Nothing in the records should be changed in the copy, though the pictures must be left out.

[Stored items from a collection]
####

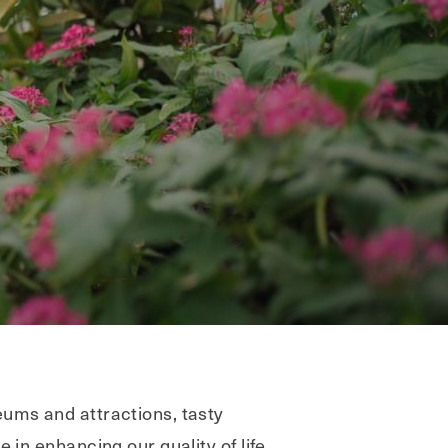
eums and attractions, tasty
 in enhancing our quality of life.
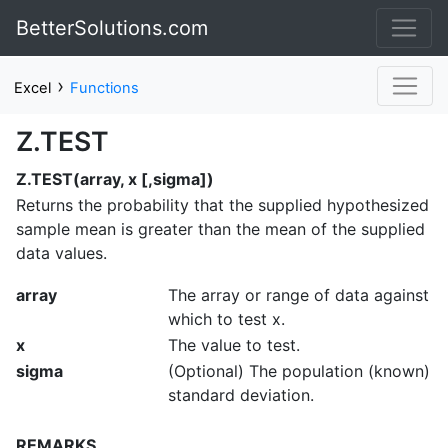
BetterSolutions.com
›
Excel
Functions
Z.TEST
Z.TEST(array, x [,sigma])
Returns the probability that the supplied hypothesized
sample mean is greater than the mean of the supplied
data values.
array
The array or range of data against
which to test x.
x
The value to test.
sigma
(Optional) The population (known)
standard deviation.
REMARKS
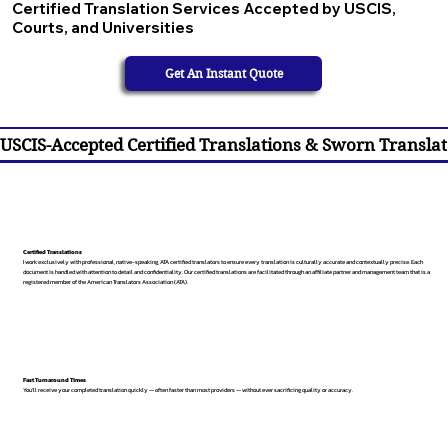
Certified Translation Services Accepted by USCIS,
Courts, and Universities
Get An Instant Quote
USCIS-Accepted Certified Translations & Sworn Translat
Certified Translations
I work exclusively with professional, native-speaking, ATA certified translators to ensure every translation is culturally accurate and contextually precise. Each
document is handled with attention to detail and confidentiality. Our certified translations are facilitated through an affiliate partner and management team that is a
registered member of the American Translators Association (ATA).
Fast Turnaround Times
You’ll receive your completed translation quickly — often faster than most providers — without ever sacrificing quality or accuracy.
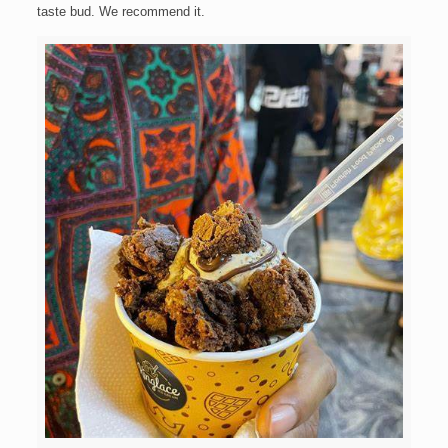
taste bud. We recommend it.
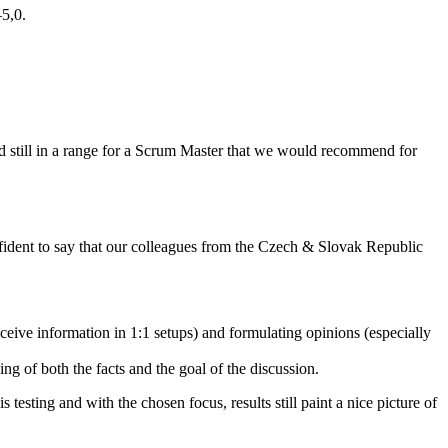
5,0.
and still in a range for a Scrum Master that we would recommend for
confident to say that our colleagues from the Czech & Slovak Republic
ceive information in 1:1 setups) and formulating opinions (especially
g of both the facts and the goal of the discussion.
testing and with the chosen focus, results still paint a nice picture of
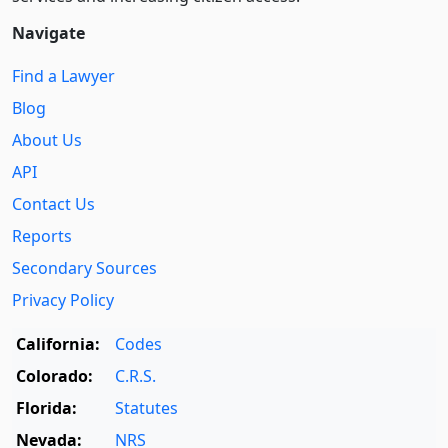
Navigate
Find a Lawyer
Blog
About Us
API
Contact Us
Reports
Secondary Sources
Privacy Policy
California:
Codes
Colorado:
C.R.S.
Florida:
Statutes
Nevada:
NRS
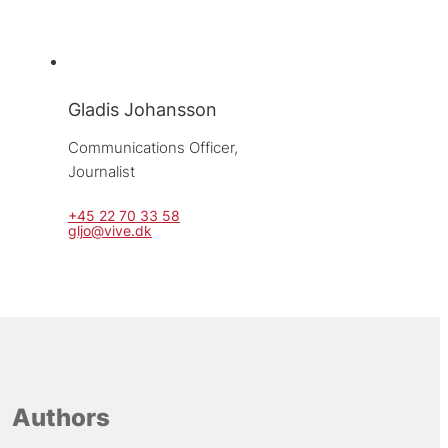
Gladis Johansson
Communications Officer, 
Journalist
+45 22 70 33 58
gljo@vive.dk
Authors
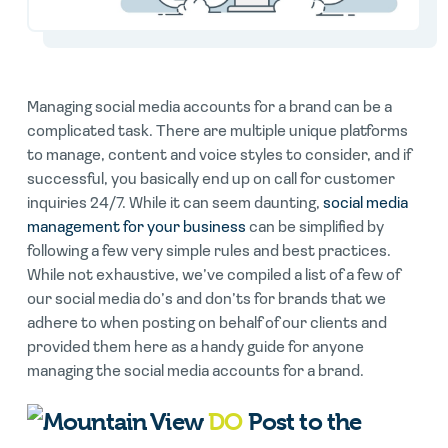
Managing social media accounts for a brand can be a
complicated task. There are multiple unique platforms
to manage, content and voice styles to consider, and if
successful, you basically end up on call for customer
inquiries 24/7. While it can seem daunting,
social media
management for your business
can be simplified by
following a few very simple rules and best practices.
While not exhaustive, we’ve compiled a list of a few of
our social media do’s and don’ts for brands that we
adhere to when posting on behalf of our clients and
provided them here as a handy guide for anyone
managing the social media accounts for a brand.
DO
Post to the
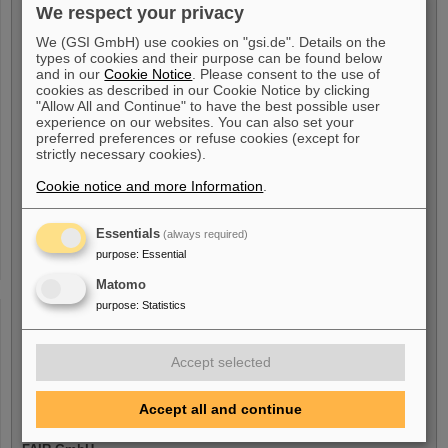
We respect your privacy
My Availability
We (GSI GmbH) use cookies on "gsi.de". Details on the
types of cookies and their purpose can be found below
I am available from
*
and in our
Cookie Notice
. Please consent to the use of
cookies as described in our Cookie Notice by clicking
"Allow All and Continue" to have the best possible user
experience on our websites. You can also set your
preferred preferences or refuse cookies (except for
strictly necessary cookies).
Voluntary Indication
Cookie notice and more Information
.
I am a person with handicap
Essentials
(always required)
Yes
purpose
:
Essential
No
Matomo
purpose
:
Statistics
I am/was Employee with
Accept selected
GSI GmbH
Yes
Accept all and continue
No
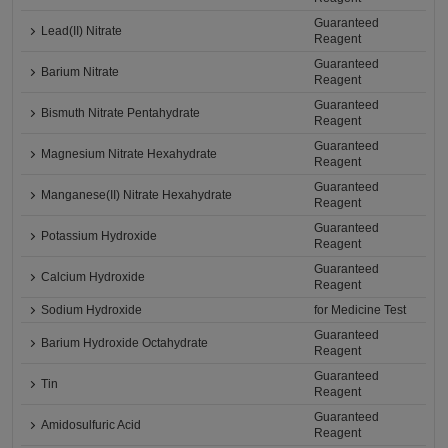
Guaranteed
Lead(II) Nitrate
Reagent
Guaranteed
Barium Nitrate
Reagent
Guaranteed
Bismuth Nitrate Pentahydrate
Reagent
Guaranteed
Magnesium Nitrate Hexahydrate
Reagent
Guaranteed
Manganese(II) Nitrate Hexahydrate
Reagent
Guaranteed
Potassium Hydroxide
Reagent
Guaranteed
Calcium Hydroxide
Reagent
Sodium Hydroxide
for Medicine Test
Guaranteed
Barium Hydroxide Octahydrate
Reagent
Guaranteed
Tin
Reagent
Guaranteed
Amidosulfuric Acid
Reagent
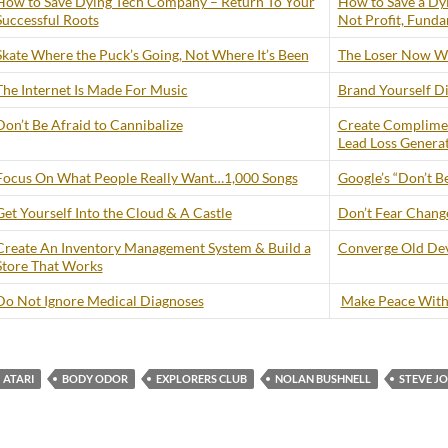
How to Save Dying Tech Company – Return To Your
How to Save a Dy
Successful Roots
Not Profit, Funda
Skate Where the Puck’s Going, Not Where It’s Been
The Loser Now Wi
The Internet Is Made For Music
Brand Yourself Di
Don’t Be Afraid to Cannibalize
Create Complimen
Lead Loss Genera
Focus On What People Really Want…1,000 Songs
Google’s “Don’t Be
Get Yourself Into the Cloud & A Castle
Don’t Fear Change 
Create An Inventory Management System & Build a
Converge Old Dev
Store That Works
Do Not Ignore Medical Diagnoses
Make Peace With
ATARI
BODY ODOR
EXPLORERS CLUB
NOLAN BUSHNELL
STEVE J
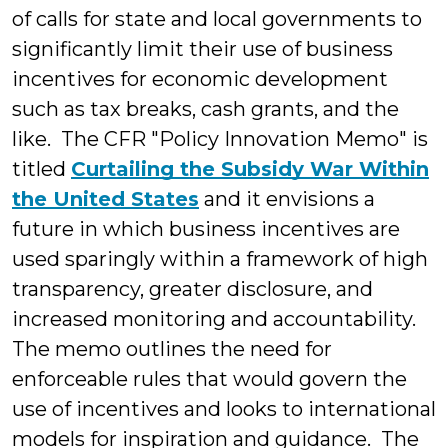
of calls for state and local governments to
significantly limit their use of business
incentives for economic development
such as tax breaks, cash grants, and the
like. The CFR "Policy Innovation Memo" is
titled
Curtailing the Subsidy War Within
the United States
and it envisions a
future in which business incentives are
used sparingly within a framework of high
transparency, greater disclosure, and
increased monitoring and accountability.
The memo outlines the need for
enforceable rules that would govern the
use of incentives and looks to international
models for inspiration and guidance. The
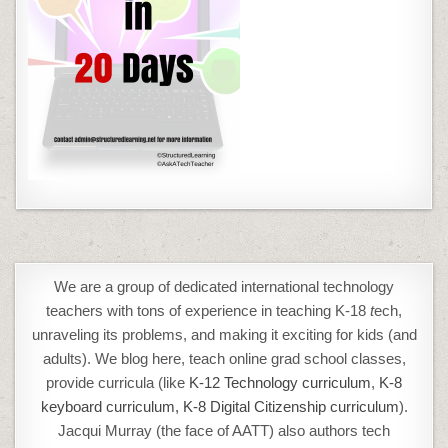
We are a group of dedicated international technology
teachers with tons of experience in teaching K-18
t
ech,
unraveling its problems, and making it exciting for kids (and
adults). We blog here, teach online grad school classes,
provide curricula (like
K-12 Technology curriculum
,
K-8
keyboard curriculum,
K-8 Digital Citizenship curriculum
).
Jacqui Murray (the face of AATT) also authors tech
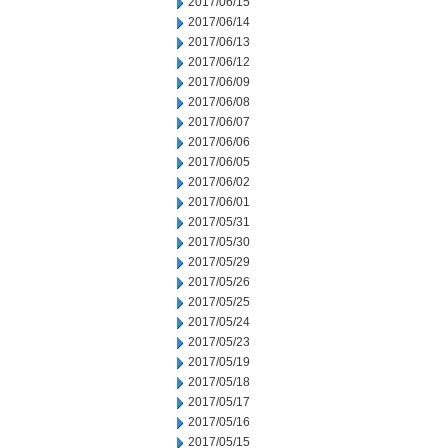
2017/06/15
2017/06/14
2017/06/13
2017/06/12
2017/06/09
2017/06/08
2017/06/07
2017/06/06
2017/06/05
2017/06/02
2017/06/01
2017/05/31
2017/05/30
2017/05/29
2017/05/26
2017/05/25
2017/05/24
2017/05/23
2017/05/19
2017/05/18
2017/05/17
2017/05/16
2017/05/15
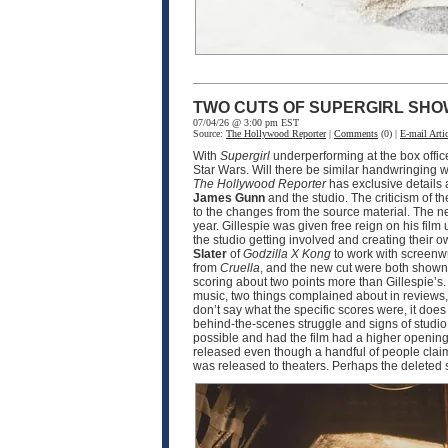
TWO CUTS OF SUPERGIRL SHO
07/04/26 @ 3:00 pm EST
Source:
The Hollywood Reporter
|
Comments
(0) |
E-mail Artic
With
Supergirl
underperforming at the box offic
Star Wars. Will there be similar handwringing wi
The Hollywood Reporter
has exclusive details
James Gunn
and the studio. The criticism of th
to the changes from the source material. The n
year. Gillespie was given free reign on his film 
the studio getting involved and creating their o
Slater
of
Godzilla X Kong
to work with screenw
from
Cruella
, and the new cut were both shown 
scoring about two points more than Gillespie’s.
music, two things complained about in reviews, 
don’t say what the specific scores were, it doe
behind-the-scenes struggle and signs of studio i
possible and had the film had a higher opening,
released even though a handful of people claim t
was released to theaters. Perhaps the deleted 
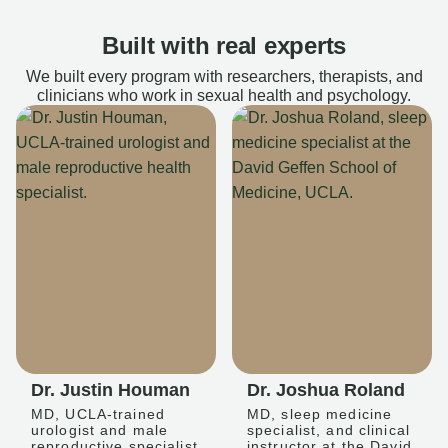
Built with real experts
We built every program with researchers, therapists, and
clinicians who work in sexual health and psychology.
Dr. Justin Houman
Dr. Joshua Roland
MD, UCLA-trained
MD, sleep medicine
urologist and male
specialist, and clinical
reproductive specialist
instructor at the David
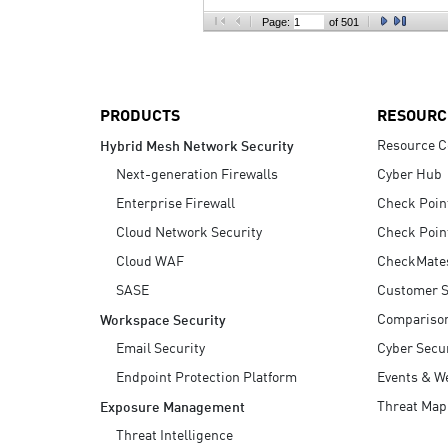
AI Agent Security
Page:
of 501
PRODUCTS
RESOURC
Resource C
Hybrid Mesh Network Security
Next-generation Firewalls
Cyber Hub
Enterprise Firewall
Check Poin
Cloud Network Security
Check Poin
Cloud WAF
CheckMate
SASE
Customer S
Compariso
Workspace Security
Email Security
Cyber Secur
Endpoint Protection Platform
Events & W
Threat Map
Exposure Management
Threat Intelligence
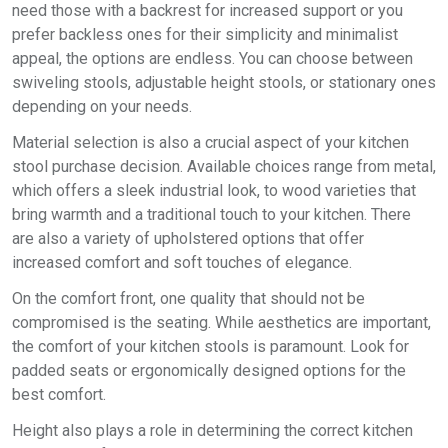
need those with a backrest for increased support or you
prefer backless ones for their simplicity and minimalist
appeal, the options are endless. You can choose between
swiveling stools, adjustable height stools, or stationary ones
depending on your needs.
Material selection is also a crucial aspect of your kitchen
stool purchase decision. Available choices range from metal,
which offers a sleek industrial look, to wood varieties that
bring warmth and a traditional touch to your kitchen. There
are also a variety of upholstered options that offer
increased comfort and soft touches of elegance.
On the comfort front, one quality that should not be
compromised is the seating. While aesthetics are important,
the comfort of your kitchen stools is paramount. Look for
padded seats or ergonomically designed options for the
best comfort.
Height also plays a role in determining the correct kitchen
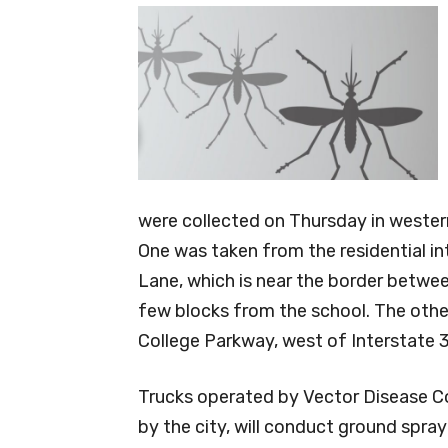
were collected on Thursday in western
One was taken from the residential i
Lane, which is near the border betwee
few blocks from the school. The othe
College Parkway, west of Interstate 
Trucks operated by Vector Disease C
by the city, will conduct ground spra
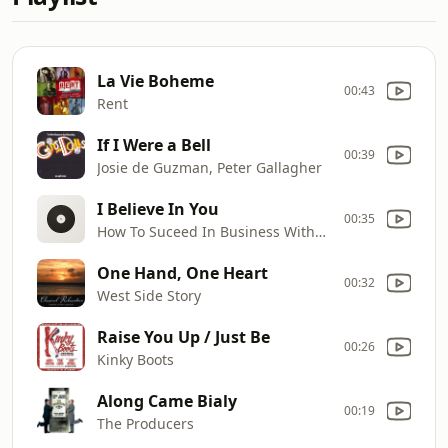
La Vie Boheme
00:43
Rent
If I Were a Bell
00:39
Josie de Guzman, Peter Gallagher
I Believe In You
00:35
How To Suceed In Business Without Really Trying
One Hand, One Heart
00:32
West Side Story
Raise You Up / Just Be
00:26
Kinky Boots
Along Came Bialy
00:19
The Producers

####

▸ RESPONSE AREA:
eums and attractions, tasty
 in enhancing our quality of life.
BetterSolutions.com
›
Excel
Functions
Z.TEST
Z.TEST(array, x [,sigma])
Returns the probability that the supplied hypothesized
sample mean is greater than the mean of the supplied
data values.
array
The array or range of data against
which to test x.
x
The value to test.
sigma
(Optional) The population (known)
standard deviation.
REMARKS
Certified Translation Services Accepted by USCIS,
Courts, and Universities
Get An Instant Quote
USCIS-Accepted Certified Translations & Sworn Translat
Certified Translations
I work exclusively with professional, native-speaking, ATA certified translators to ensure every translation is culturally accurate and contextually precise. Each
document is handled with attention to detail and confidentiality. Our certified translations are facilitated through an affiliate partner and management team that is a
registered member of the American Translators Association (ATA).
Fast Turnaround Times
You’ll receive your completed translation quickly — often faster than most providers — without ever sacrificing quality or accuracy.
taste bud. We recommend it.
5,0.
and still in a range for a Scrum Master that we would recommend for
confident to say that our colleagues from the Czech & Slovak Republic
ceive information in 1:1 setups) and formulating opinions (especially
g of both the facts and the goal of the discussion.
testing and with the chosen focus, results still paint a nice picture of
Navigate
Find a Lawyer
Blog
About Us
API
Contact Us
Reports
Secondary Sources
Privacy Policy
California:
Codes
Colorado:
C.R.S.
Florida:
Statutes
Nevada:
NRS
Gladis Johansson
Communications Officer, 
Journalist
+45 22 70 33 58
gljo@vive.dk
Authors
Managing social media accounts for a brand can be a
complicated task. There are multiple unique platforms
to manage, content and voice styles to consider, and if
successful, you basically end up on call for customer
inquiries 24/7. While it can seem daunting,
social media
management for your business
can be simplified by
following a few very simple rules and best practices.
While not exhaustive, we’ve compiled a list of a few of
our social media do’s and don’ts for brands that we
adhere to when posting on behalf of our clients and
provided them here as a handy guide for anyone
managing the social media accounts for a brand.
DO
Post to the
We respect your privacy
My Availability
We (GSI GmbH) use cookies on "gsi.de". Details on the
types of cookies and their purpose can be found below
I am available from
*
and in our
Cookie Notice
. Please consent to the use of
cookies as described in our Cookie Notice by clicking
"Allow All and Continue" to have the best possible user
experience on our websites. You can also set your
preferred preferences or refuse cookies (except for
strictly necessary cookies).
Voluntary Indication
Cookie notice and more Information
.
I am a person with handicap
Essentials
(always required)
Yes
purpose
:
Essential
No
Matomo
purpose
:
Statistics
I am/was Employee with
Accept selected
GSI GmbH
Yes
Accept all and continue
No
Guaranteed
Lead(II) Nitrate
Reagent
Guaranteed
Barium Nitrate
Reagent
Guaranteed
Bismuth Nitrate Pentahydrate
Reagent
Guaranteed
Magnesium Nitrate Hexahydrate
Reagent
Guaranteed
Manganese(II) Nitrate Hexahydrate
Reagent
Guaranteed
Potassium Hydroxide
Reagent
Guaranteed
Calcium Hydroxide
Reagent
Sodium Hydroxide
for Medicine Test
Guaranteed
Barium Hydroxide Octahydrate
Reagent
Guaranteed
Tin
Reagent
Guaranteed
Amidosulfuric Acid
Reagent
How to Save Dying Tech Company – Return To Your
How to Save a Dy
Successful Roots
Not Profit, Funda
Skate Where the Puck’s Going, Not Where It’s Been
The Loser Now Wi
The Internet Is Made For Music
Brand Yourself Di
Don’t Be Afraid to Cannibalize
Create Complimen
Lead Loss Genera
Focus On What People Really Want…1,000 Songs
Google’s “Don’t Be
Get Yourself Into the Cloud & A Castle
Don’t Fear Change 
Create An Inventory Management System & Build a
Converge Old Dev
Store That Works
Do Not Ignore Medical Diagnoses
Make Peace With
ATARI
BODY ODOR
EXPLORERS CLUB
NOLAN BUSHNELL
STEVE J
of calls for state and local governments to
significantly limit their use of business
incentives for economic development
such as tax breaks, cash grants, and the
like. The CFR "Policy Innovation Memo" is
titled
Curtailing the Subsidy War Within
the United States
and it envisions a
future in which business incentives are
used sparingly within a framework of high
transparency, greater disclosure, and
increased monitoring and accountability.
The memo outlines the need for
enforceable rules that would govern the
use of incentives and looks to international
models for inspiration and guidance. The
We are a group of dedicated international technology
teachers with tons of experience in teaching K-18
t
ech,
unraveling its problems, and making it exciting for kids (and
adults). We blog here, teach online grad school classes,
provide curricula (like
K-12 Technology curriculum
,
K-8
keyboard curriculum,
K-8 Digital Citizenship curriculum
).
Jacqui Murray (the face of AATT) also authors tech
2017/06/15
2017/06/14
2017/06/13
2017/06/12
2017/06/09
2017/06/08
2017/06/07
2017/06/06
2017/06/05
2017/06/02
2017/06/01
2017/05/31
2017/05/30
2017/05/29
2017/05/26
2017/05/25
2017/05/24
2017/05/23
2017/05/19
2017/05/18
2017/05/17
2017/05/16
2017/05/15
TWO CUTS OF SUPERGIRL SHO
07/04/26 @ 3:00 pm EST
Source:
The Hollywood Reporter
|
Comments
(0) |
E-mail Artic
With
Supergirl
underperforming at the box offic
Star Wars. Will there be similar handwringing wi
The Hollywood Reporter
has exclusive details
James Gunn
and the studio. The criticism of th
to the changes from the source material. The n
year. Gillespie was given free reign on his film 
the studio getting involved and creating their o
Slater
of
Godzilla X Kong
to work with screenw
from
Cruella
, and the new cut were both shown 
scoring about two points more than Gillespie’s.
music, two things complained about in reviews, 
don’t say what the specific scores were, it doe
behind-the-scenes struggle and signs of studio i
possible and had the film had a higher opening,
released even though a handful of people claim t
was released to theaters. Perhaps the deleted 
Built with real experts
We built every program with researchers, therapists, and
clinicians who work in sexual health and psychology.
Dr. Justin Houman
Dr. Joshua Roland
MD, UCLA-trained
MD, sleep medicine
urologist and male
specialist, and clinical
reproductive specialist
instructor at the David
AI Agent Security
Page:
of 501
PRODUCTS
RESOURC
Resource C
Hybrid Mesh Network Security
Next-generation Firewalls
Cyber Hub
Enterprise Firewall
Check Poin
Cloud Network Security
Check Poin
Cloud WAF
CheckMate
SASE
Customer S
Compariso
Workspace Security
Email Security
Cyber Secur
Endpoint Protection Platform
Events & W
Threat Map
Exposure Management
Threat Intelligence
need those with a backrest for increased support or you
prefer backless ones for their simplicity and minimalist
appeal, the options are endless. You can choose between
swiveling stools, adjustable height stools, or stationary ones
depending on your needs.
Material selection is also a crucial aspect of your kitchen
stool purchase decision. Available choices range from metal,
which offers a sleek industrial look, to wood varieties that
bring warmth and a traditional touch to your kitchen. There
are also a variety of upholstered options that offer
increased comfort and soft touches of elegance.
On the comfort front, one quality that should not be
compromised is the seating. While aesthetics are important,
the comfort of your kitchen stools is paramount. Look for
padded seats or ergonomically designed options for the
best comfort.
Height also plays a role in determining the correct kitchen
were collected on Thursday in western
One was taken from the residential i
Lane, which is near the border betwee
few blocks from the school. The othe
College Parkway, west of Interstate 
Trucks operated by Vector Disease C
by the city, will conduct ground spra
La Vie Boheme
00:43
Rent
If I Were a Bell
00:39
Josie de Guzman, Peter Gallagher
I Believe In You
00:35
How To Suceed In Business Without Really Trying
One Hand, One Heart
00:32
West Side Story
Raise You Up / Just Be
00:26
Kinky Boots
Along Came Bialy
00:19
The Producers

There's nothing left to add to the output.